▶ **TASK OBJECTIVE**: Give the number of lines in the records below that contain the word "لینکدین". State only that number.

---- INPUT RECORDS

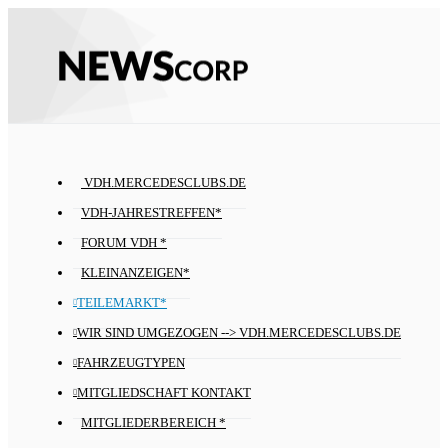
VDH.MERCEDESCLUBS.DE
VDH-JAHRESTREFFEN*
FORUM VDH *
KLEINANZEIGEN*
TEILEMARKT*
WIR SIND UMGEZOGEN --> VDH.MERCEDESCLUBS.DE
FAHRZEUGTYPEN
MITGLIEDSCHAFT KONTAKT
MITGLIEDERBEREICH *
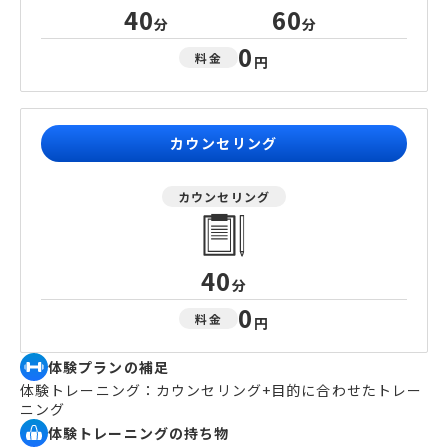
40
60
分
分
0
料金
円
カウンセリング
カウンセリング
40
分
0
料金
円
体験プランの補足
体験トレーニング：カウンセリング+目的に合わせたトレー
ニング
体験トレーニングの持ち物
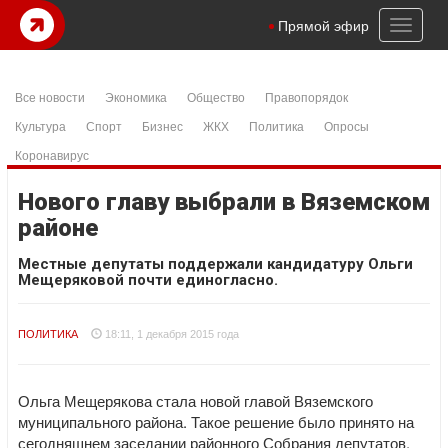
Toggl
Прямой эфир
naviga
Все новости
Экономика
Общество
Правопорядок
Культура
Спорт
Бизнес
ЖКХ
Политика
Опросы
Коронавирус
Нового главу выбрали в Вяземском
районе
Местные депутаты поддержали кандидатуру Ольги
Мещеряковой почти единогласно.
ПОЛИТИКА
18:11, 1 декабря 2015 года
Ольга Мещерякова стала новой главой Вяземского
муниципального района. Такое решение было принято на
сегодняшнем заседании районного Собрания депутатов,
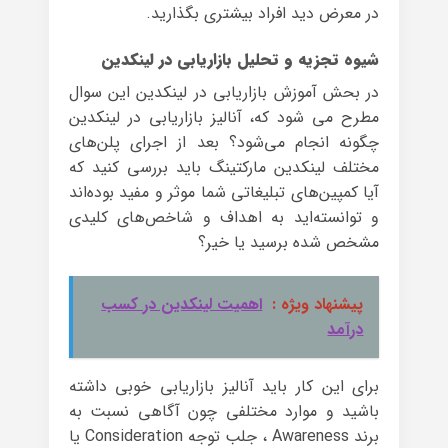
در معرض دید افراد بیشتری بگذارید.
شیوه تجزیه و تحلیل بازاریابی در لینکدین
در بحش آموزش بازاریابی در لینکدین این سوال
مطرح می شود که، آنالیز بازاریابی در لینکدین
چگونه انجام می‌شود؟ بعد از اجرای پلن‌های
مختلف لینکدین مارکتینگ باید بررسی کنید که
آیا کمپین‌های تبلیغاتی شما موثر و مفید بوده‌اند
و توانسته‌اید به اهداف و شاخص‌های کلیدی
مشخص شده برسید یا خیر؟
پیشنهاد ویژه :
اهمیت لینکدین در کسب
درآمد
برای این کار باید آنالیز بازاریابی خوبی داشته
باشید و موارد مختلفی چون آگاهی نسبت به
برند Awareness ، جلب توجه Consideration یا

--------

▶ **EXERCISE OUTPUT**: 5